| Dataset records |
· · · ·
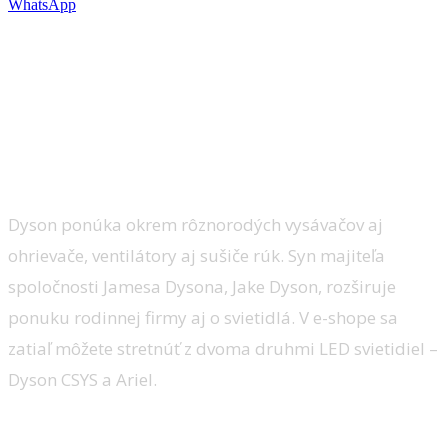
WhatsApp
Legendárna spoločnosť Dyson, rozhodne
poznáte najmä ako výrobcu vysávačov.
Teraz však predstavila unikátnu
dizajnovú LED lampu ktorá má
neuveriteľnú výdrž až 37 rokov!
Dyson ponúka okrem rôznorodých vysávačov aj
ohrievače, ventilátory aj sušiče rúk. Syn majiteľa
spoločnosti Jamesa Dysona, Jake Dyson, rozširuje
ponuku rodinnej firmy aj o svietidlá. V e-shope sa
zatiaľ môžete stretnúť z dvoma druhmi LED svietidiel –
Dyson CSYS a Ariel.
· · · ·
| Work required |
Return exactly the lines of the listing that run from the one containing "zatiaľ môžete stretnúť" through the last, and no others.

| Response to this exercise |
zatiaľ môžete stretnúť z dvoma druhmi LED svietidiel –
Dyson CSYS a Ariel.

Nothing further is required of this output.